Extraneous: The absolute #1 thing that pops into my mind when you say "Virginia" is the 1991 Sugar Bowl win against the Cavs, and not because of Tony Thompson's goaline vault into the endzone. It was UVa's helmets that burned their way into my 12-year-old mind at the time. They were bizarre in their simplicity: a white helmet, with no side logo, and an asymmetrical design in the center: a wide orange stripe with a smaller blue stripe next to it--but only on one side. This was novel to me because nearly every football helmet, if it has a stripe, has simply one central stripe riding the raised middle ridge that was a feature of the old Riddel model, or else a central stripe straddled by two additional stripes of an alternate color. If you wanna get buck wild, you might have a space between the center stripe and the flanking stripes that shows the color of the helmet. This has always been something that caught my attention because Tennessee is unique in this aspect too. Most helmet stripes do not have the girth, if you will, that the Vols' orange stripe does. It's one of the many aspects that makes us superior to the pencil-striped losers from, say, Tuscaloosa, for example.

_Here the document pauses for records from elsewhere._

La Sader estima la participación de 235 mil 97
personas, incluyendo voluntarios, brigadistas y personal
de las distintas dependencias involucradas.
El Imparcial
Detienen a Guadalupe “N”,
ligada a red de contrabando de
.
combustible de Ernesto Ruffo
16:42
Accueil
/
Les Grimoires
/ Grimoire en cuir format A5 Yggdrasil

In contrast, the Virginia helmet looked like a time-strapped equipment manager forgot to add the second blue stripe. And yet, it worked. It looked wrong, but right. Jazz musicians will tell you the notes you don't play are as important as the ones you do--and if that's true, Virginia's 1980s helmet was Count Basie. I think you can see pretty well what I'm talking about in this photo:

But not long after Tennessee defeated UVa in that Sugar Bowl, the Virginia football program hit a downturn, and the Cavs found themselves rebranding like many poor programs with little history do when times get tough. 

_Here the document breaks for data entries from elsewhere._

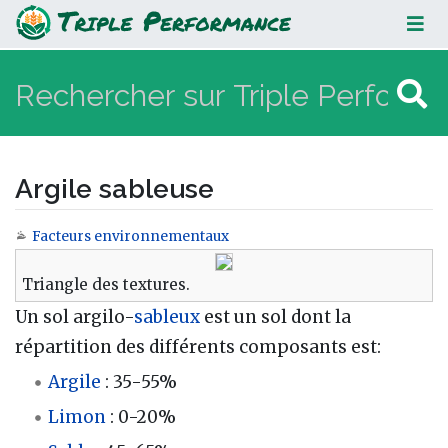
Argile sableuse
Argile sableuse
Facteurs environnementaux
Aller à :
navigation
,
rechercher
Triangle des textures.
Un sol argilo-
sableux
est un sol dont la
répartition des différents composants est:
Argile
: 35-55%
Limon
: 0-20%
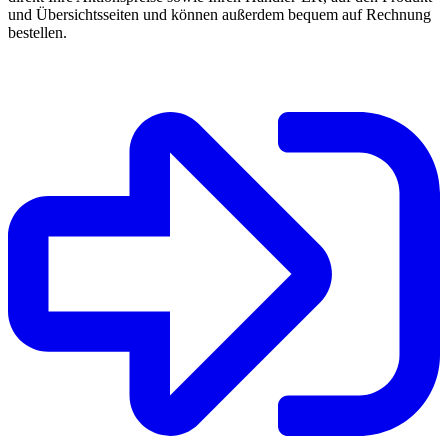
und Übersichtsseiten und können außerdem bequem auf Rechnung
bestellen.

By the turn of the century, Virginia was wearing on their helmets the design element I count my most loathed design in all of football: the pointy stripe. You know, the stripe that tapers off the farther back it goes on the helmet? It was a staple of late 90's/early 00's NFL teams--the Titans used it, Baltimore, Carolina. Denver uses a reverse version, thick at the back and tapered at the front, like a mullet. I instantly hate any helmet design that uses the pointy stripe. And ever since Virginia--whose brilliantly simple, novel helmet of 1991 lived rent-free in my head for a decade--morphed into this bastardization of football headgear, the Cavs have been dead to me. To their credit, UVa's current helmet design pays homage to the superior two-tone stripe of the 80s, but they've lost the unique asymmetry of the original. The current version is milquetoast in comparison. If the Vols can hang half a hundred on the Cavs, (or the 'Hoos as their fans call them--like Auburn, Virginia cannot just settle on one nickname and run with it, another reason to root against them) then 12-year-old me will feel a little better about the helmet betrayal of years ago.